# Getting the relationship between two numbers

• 01-29-2008
Mavix
Getting the relationship between two numbers
I have two numbers, that I have got from angle, using Cos and Sin. If I add the numbers together, they generally range from about 0.6 to about 1.6. How can I write a method that makes the numbers larger or smaller, so that they add up to a given number, for example 1, while still holding their relationship to each other?
• 01-29-2008
Elysia
Huh? I don't understand what you mean. Especially about "while still holding their relationship to each other".
And how to make a number larger or smaller? I'm guessing it's related to the above somehow.
• 01-29-2008
Mavix
Lets say, for example, the two numbers, X and Y, are 0.6 and 0.9. If added together they equal 1.5. Now how would I go about lowering both numbers, while keeping their ratio, till they are both equal to 1, or any given number?
• 01-29-2008
Elysia
I see. So an equation, huh?
• 01-29-2008
Llam4
Quote:

Originally Posted by Elysia
I see. So an equation, huh?
One way would be to do this:
Code:

```float x = 0.6f; float y = 0.9f; float total = x + y; float rest = total - 1.0f; float subtract = rest / 2; x -= subtract; y -= sibtract;```
Wouldn't it? ;)

No, that would take 0.25 from 0.6 and 0.25 from 0.9, which is obviously not a relative result.

Code:

```float x = 0.6f; float y = 0.9f; float x2 = x / (x + y); float y2 = y / (x + y);```
• 01-29-2008
Dino
Quote:

Originally Posted by Elysia
Wouldn't it?

I don't think so.

You want ratios.

.6 + .9 = 1.5, and you want them to add up to 1.0.

Read another way, you have .60 and .90 and they add up to 1.50. If we multiply by 100, you have

60&#37; + 90% = 150%, but you want them to add up to 100%.

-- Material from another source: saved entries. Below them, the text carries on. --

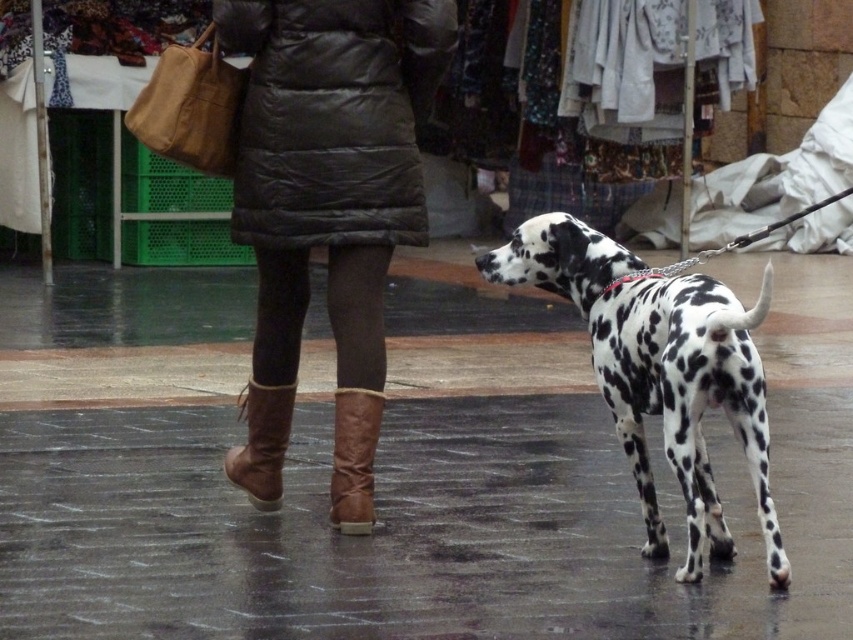 Question: Considering the real-world distances, which object is closest to the brown suede boot at lower center?

Choices:
 (A) leather boots at lower center
 (B) leather boots at center

Answer: (A)

Question: Is white-spotted fur dog at right below leather boots at lower center?

Choices:
 (A) no
 (B) yes

Answer: (A)

Question: Which object is the closest to the leather boots at lower center?

Choices:
 (A) brown suede boot at lower center
 (B) white-spotted fur dog at right

Answer: (A)

Question: Is brown suede boot at lower center above leather boots at lower center?

Choices:
 (A) yes
 (B) no

Answer: (B)

Question: Which object is closer to the camera taking this photo?

Choices:
 (A) brown suede boot at lower center
 (B) leather boots at lower center
 (C) leather boots at center

Answer: (C)

Question: Can you confirm if leather boots at center is wider than white-spotted fur dog at right?

Choices:
 (A) no
 (B) yes

Answer: (A) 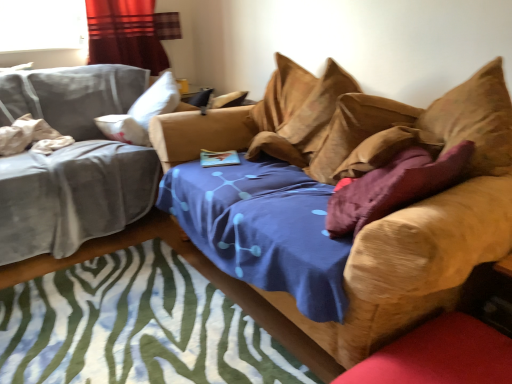 What is the approximate height of velvet purple pillow at center, which is the second pillow in right-to-left order?

15.09 inches.

In order to face velvet purple pillow at center, marked as the third pillow in a left-to-right arrangement, should I rotate leftwards or rightwards?

A 13.194 degree turn to the right will do.

You are a GUI agent. You are given a task and a screenshot of the screen. Output one action in this format:
    pyautogui.click(x=<x>, y=<y>)
    Task: Click on the velvet brown couch at center, the 1th studio couch viewed from the right
    
    Given the screenshot: What is the action you would take?
    pyautogui.click(x=416, y=211)

You are a GUI agent. You are given a task and a screenshot of the screen. Output one action in this format:
    pyautogui.click(x=<x>, y=<y>)
    Task: Click on the suede-like brown pillow at upper right, arranged as the 4th pillow when viewed from the left
    This screenshot has width=512, height=384.
    Given the screenshot: What is the action you would take?
    pyautogui.click(x=475, y=120)

This screenshot has height=384, width=512. Describe the element at coordinates (31, 137) in the screenshot. I see `white cotton pillow at left, which is the 1th pillow from left to right` at that location.

Identify the location of velvet gray studio couch at left, which is the second studio couch from right to left. pyautogui.click(x=72, y=162).

Locate an element on the screen. This screenshot has height=384, width=512. suede-like tan pillow at upper center, marked as the third pillow in a right-to-left arrangement is located at coordinates (297, 110).

Is velvet brown couch at center, which is the 2th studio couch from left to right, in contact with suede-like tan pillow at upper center, marked as the third pillow in a right-to-left arrangement?

velvet brown couch at center, which is the 2th studio couch from left to right, is not next to suede-like tan pillow at upper center, marked as the third pillow in a right-to-left arrangement, and they're not touching.

Which is in front, point (328, 344) or point (288, 119)?

The point (328, 344) is more forward.

Can we say velvet brown couch at center, which is the 2th studio couch from left to right, lies outside suede-like tan pillow at upper center, which appears as the second pillow when viewed from the left?

Indeed, velvet brown couch at center, which is the 2th studio couch from left to right, is completely outside suede-like tan pillow at upper center, which appears as the second pillow when viewed from the left.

So, figure out what % .6 is of 1.5, and that is 40%.

.6 / 1.5 = 40.

Checking our math,

.9 / 1.5 = 60.

40% + 60% = 100%, so the answer is .4 and .6.

Todd
• 01-29-2008
Elysia
Oops, think I missed the "keep ratios" words there.
• 01-30-2008
oogabooga
I don't know C#, but in general you want something like this (where limit in your example would be 1.0).
Code:

```    convert = limit / (x + y);     x *= convert;     y *= convert;```
• 01-30-2008
Mavix
Quote:

Originally Posted by oogabooga
I don't know C#, but in general you want something like this (where limit in your example would be 1.0).
Code:

```    convert = limit / (x + y);     x *= convert;     y *= convert;```

Thanks, that worked. It took me a while to figure out that I need absolute values, but I got it working. Once again, thanks!